▶ [Goal of the exercise]: Track down each line below containing the string "grid" and copy it.

(Saved data entries)

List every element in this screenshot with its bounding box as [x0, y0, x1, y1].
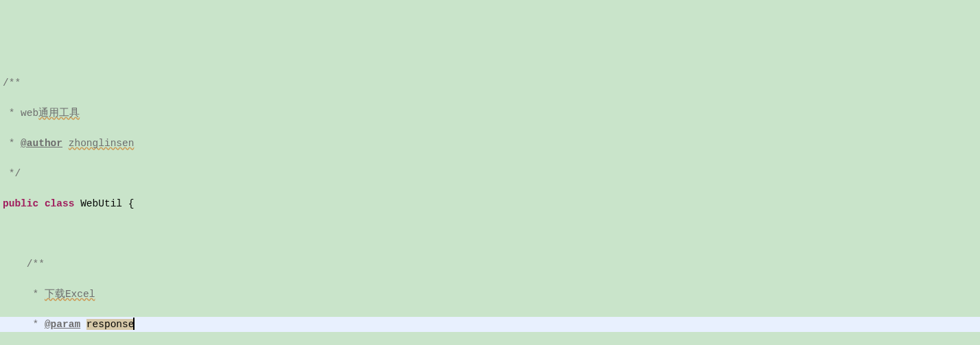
javadoc-param-tag: @param — [45, 319, 80, 330]
spellcheck-span: 通用工具 — [38, 108, 80, 119]
javadoc-text: * @param — [3, 319, 86, 330]
code-line-current[interactable]: * @param response — [0, 317, 980, 332]
javadoc-text: * @author zhonglinsen — [3, 138, 134, 149]
code-line[interactable] — [0, 226, 980, 241]
keyword-public: public — [3, 198, 38, 209]
javadoc-start: /** — [3, 78, 21, 88]
code-line[interactable]: /** — [0, 257, 980, 272]
class-name: WebUtil — [80, 198, 122, 209]
javadoc-text: * web通用工具 — [3, 108, 80, 119]
code-editor[interactable]: /** * web通用工具 * @author zhonglinsen */ p… — [0, 60, 980, 345]
javadoc-text: * 下载Excel — [3, 289, 95, 300]
code-line[interactable]: */ — [0, 166, 980, 181]
param-response-highlight: response — [86, 319, 135, 330]
author-name: zhonglinsen — [69, 138, 135, 149]
javadoc-start: /** — [3, 259, 45, 270]
brace: { — [122, 198, 134, 209]
keyword-class: class — [45, 198, 75, 209]
code-line[interactable]: * 下载Excel — [0, 287, 980, 302]
javadoc-end: */ — [3, 168, 21, 179]
code-line[interactable]: * @author zhonglinsen — [0, 136, 980, 151]
text-caret — [133, 318, 135, 330]
code-line[interactable]: * web通用工具 — [0, 106, 980, 121]
spellcheck-span: 下载Excel — [45, 289, 95, 300]
code-line[interactable]: /** — [0, 75, 980, 91]
javadoc-author-tag: @author — [21, 138, 62, 149]
code-line[interactable]: public class WebUtil { — [0, 196, 980, 211]
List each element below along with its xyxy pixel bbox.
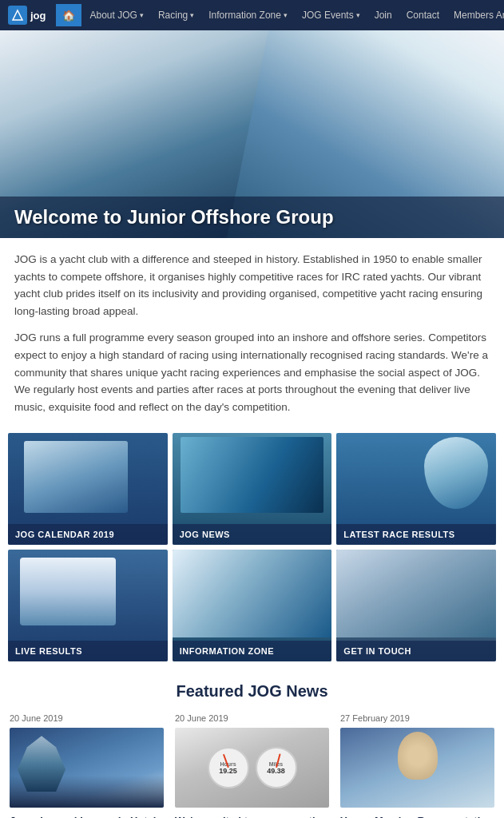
info-caret-icon: ▾ [284, 11, 288, 19]
svg-marker-0 [13, 10, 22, 20]
tile-live-results[interactable]: LIVE RESULTS [8, 550, 168, 661]
logo-icon [8, 6, 27, 25]
hours-gauge-value: 19.25 [219, 767, 237, 775]
tiles-grid: JOG CALENDAR 2019 JOG NEWS LATEST RACE R… [0, 428, 504, 666]
intro-section: JOG is a yacht club with a difference an… [0, 238, 504, 428]
news-title-1: Jurys Inn and Leonardo Hotels Sponsorshi… [10, 814, 164, 818]
miles-gauge-value: 49.38 [267, 767, 285, 775]
tile-information-zone[interactable]: INFORMATION ZONE [173, 550, 332, 661]
nav-information-zone[interactable]: Information Zone ▾ [203, 0, 293, 30]
tile-get-in-touch-label: GET IN TOUCH [336, 641, 496, 661]
news-image-2: Hours 19.25 Miles 49.38 [175, 728, 329, 808]
tile-jog-news-label: JOG NEWS [173, 524, 332, 545]
tile-latest-results-label: LATEST RACE RESULTS [336, 524, 496, 545]
tile-jog-news[interactable]: JOG NEWS [173, 433, 332, 545]
tile-live-results-label: LIVE RESULTS [8, 641, 168, 661]
tile-get-in-touch[interactable]: GET IN TOUCH [336, 550, 496, 661]
hero-banner: Welcome to Junior Offshore Group [0, 30, 504, 238]
tile-latest-results[interactable]: LATEST RACE RESULTS [336, 433, 496, 545]
news-date-1: 20 June 2019 [10, 713, 164, 723]
news-image-1 [10, 728, 164, 808]
news-date-3: 27 February 2019 [340, 713, 494, 723]
news-date-2: 20 June 2019 [175, 713, 329, 723]
racing-caret-icon: ▾ [190, 11, 194, 19]
nav-about-jog[interactable]: About JOG ▾ [85, 0, 149, 30]
featured-header: Featured JOG News [0, 666, 504, 709]
nav-racing[interactable]: Racing ▾ [153, 0, 200, 30]
hero-title: Welcome to Junior Offshore Group [14, 206, 490, 228]
intro-para-2: JOG runs a full programme every season g… [14, 329, 490, 415]
tile-jog-calendar-label: JOG CALENDAR 2019 [8, 524, 168, 545]
nav-members-area[interactable]: Members Area ▾ [448, 0, 504, 30]
logo-text: jog [30, 10, 46, 22]
main-nav: jog 🏠 About JOG ▾ Racing ▾ Information Z… [0, 0, 504, 30]
news-grid: 20 June 2019 Jurys Inn and Leonardo Hote… [0, 709, 504, 818]
tile-information-zone-label: INFORMATION ZONE [173, 641, 332, 661]
news-title-2: We're excited to announce the release of… [175, 814, 329, 818]
home-button[interactable]: 🏠 [56, 4, 81, 26]
news-card-2: 20 June 2019 Hours 19.25 Miles 49.38 We'… [175, 713, 329, 818]
nav-contact[interactable]: Contact [401, 0, 445, 30]
news-card-1: 20 June 2019 Jurys Inn and Leonardo Hote… [10, 713, 164, 818]
about-caret-icon: ▾ [140, 11, 144, 19]
nav-join[interactable]: Join [369, 0, 398, 30]
hours-gauge: Hours 19.25 [208, 747, 249, 788]
miles-gauge: Miles 49.38 [256, 747, 297, 788]
tile-jog-calendar[interactable]: JOG CALENDAR 2019 [8, 433, 168, 545]
news-card-3: 27 February 2019 Young Member Representa… [340, 713, 494, 818]
intro-para-1: JOG is a yacht club with a difference an… [14, 251, 490, 320]
hero-overlay: Welcome to Junior Offshore Group [0, 197, 504, 238]
events-caret-icon: ▾ [356, 11, 360, 19]
news-title-3: Young Member Representative [340, 814, 494, 818]
logo[interactable]: jog [8, 6, 46, 25]
news-image-3 [340, 728, 494, 808]
nav-jog-events[interactable]: JOG Events ▾ [296, 0, 366, 30]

▶ [Solution to the exercise]:
tiles-grid: JOG CALENDAR 2019 JOG NEWS LATEST RACE R… [0, 428, 504, 666]
news-grid: 20 June 2019 Jurys Inn and Leonardo Hote… [0, 709, 504, 818]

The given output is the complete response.